### TASK ITEM
From the line with "TO MY HEART - рожден в нашем питомнике от" to the end of the data below, restate each line word for word, both ends included, without the pictures.

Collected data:
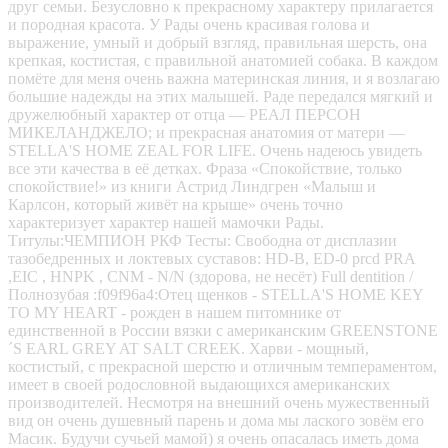
друг семьи. Безусловно к прекрасному характеру прилагается
и породная красота. У Рады очень красивая голова и
выражение, умный и добрый взгляд, правильная шерсть, она
крепкая, костистая, с правильной анатомией собака. В каждом
помёте для меня очень важна материнская линия, и я возлагаю
большие надежды на этих малышей. Раде передался мягкий и
дружелюбный характер от отца — РЕАЛ ПЕРСОН
МИКЕЛАНДЖЕЛО; и прекрасная анатомия от матери —
STELLA'S HOME ZEAL FOR LIFE. Очень надеюсь увидеть
все эти качества в её детках. Фраза «Спокойствие, только
спокойствие!» из книги Астрид Линдгрен «Малыш и
Карлсон, который живёт на крыше» очень точно
характеризует характер нашей мамочки Рады.
Титулы:ЧЕМПИОН РКФ Тесты: Свободна от дисплазии
тазобедренных и локтевых суставов: HD-B, ED-0 prcd PRA
,EIC , HNPK , CNM - N/N (здорова, не несёт) Full dentition /
Полнозубая :f09f96a4:Отец щенков - STELLA'S HOME KEY
TO MY HEART - рожден в нашем питомнике от
единственной в России вязки с американским GREENSTONE
´S EARL GREY AT SALT CREEK. Харви - мощный,
костистый, с прекрасной шерстю и отличным темпераментом,
имеет в своей родословной выдающихся американских
производителей. Несмотря на внешний очень мужественный
вид он очень душевный парень и дома мы лаского зовём его
Масик. Будучи сучьей мамой) я очень опасалась иметь дома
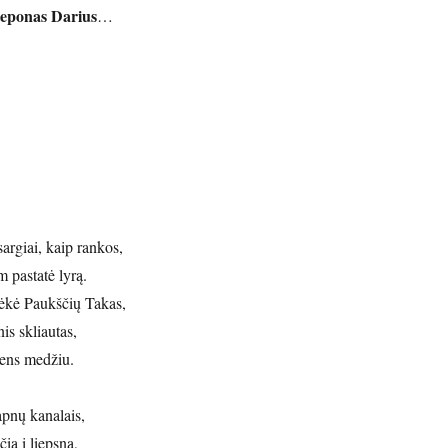
teponas Darius
…
argiai, kaip rankos,
 pastatė lyrą.
ėkė Paukščių Takas,
is skliautas,
dens medžiu.
sapnų kanalais,
čią į liepsną,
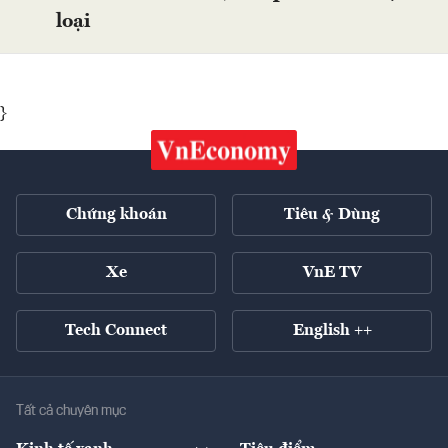
loại
}
Chứng khoán
Tiêu & Dùng
Xe
VnE TV
Tech Connect
English ++
Tất cả chuyên mục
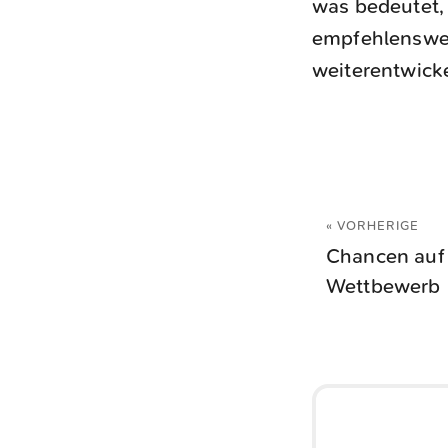
was bedeutet, 
empfehlenswer
weiterentwicke
« VORHERIGE
Chancen auf
Wettbewerb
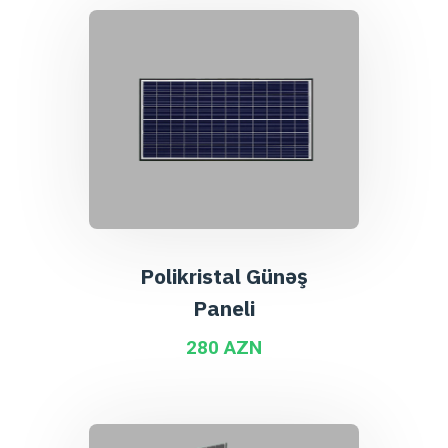
Polikristal Günəş
Paneli
280 AZN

### OUTPUT FOR THIS EXERCISE
TO MY HEART - рожден в нашем питомнике от
единственной в России вязки с американским GREENSTONE
´S EARL GREY AT SALT CREEK. Харви - мощный,
костистый, с прекрасной шерстю и отличным темпераментом,
имеет в своей родословной выдающихся американских
производителей. Несмотря на внешний очень мужественный
вид он очень душевный парень и дома мы лаского зовём его
Масик. Будучи сучьей мамой) я очень опасалась иметь дома
teponas Darius
…
argiai, kaip rankos,
 pastatė lyrą.
ėkė Paukščių Takas,
is skliautas,
dens medžiu.
sapnų kanalais,
čią į liepsną,
loại
}
Chứng khoán
Tiêu & Dùng
Xe
VnE TV
Tech Connect
English ++
Tất cả chuyên mục
was bedeutet, 
empfehlenswer
weiterentwicke
« VORHERIGE
Chancen auf
Wettbewerb
Polikristal Günəş
Paneli
280 AZN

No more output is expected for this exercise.